Hunderte verletzte Palästinenser, Blendgranaten, Gummigeschosse und scharfe Munition in Jerusalem und der Westbank. Luftalarm, Schließung von Schulen, Straßen und Bahnstrecken, die Evakuierung der Knesset wegen Raketenangriffen aus Gaza und israelische Angriffe auf Gaza – der Kampf um Jerusalem eskaliert.
Der Ostteil von Jerusalem sollte einmal die Hauptstadt eines zukünftigen palästinensischen Staates werden. Doch so, wie der palästinensische Staat von israelischen Sicherheitsinteressen und Siedlungen zerstückelt wird, geschieht es auch in Jerusalem. Die israelische Regierung schloss die arabischen Einwohner von Jerusalem von der geplanten Wahl zum palästinensischen Parlament aus, arabische Gläubige wurden während des Ramadan von der Polizei drangsaliert und schließlich sollen arabische Bewohner in der Altstadt aus ihren Häusern vertrieben werden.

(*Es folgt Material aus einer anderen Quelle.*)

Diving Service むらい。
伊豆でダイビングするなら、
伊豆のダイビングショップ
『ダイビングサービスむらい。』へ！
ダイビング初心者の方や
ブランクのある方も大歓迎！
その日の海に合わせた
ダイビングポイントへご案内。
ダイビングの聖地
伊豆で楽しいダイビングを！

Vor allem an der geplanten Vertreibung entzündete sich der Protest der überwiegend arabischen Demonstranten in Jerusalem und darüber hinaus auf der Westbank. Amnesty International spricht von unangemessenem und übertrieben hartem Vorgehen der israelischen Sicherheitskräfte gegen palästinensische Demonstranten und fordert ein Ende der Vertreibung von Palästinensern aus Jerusalem.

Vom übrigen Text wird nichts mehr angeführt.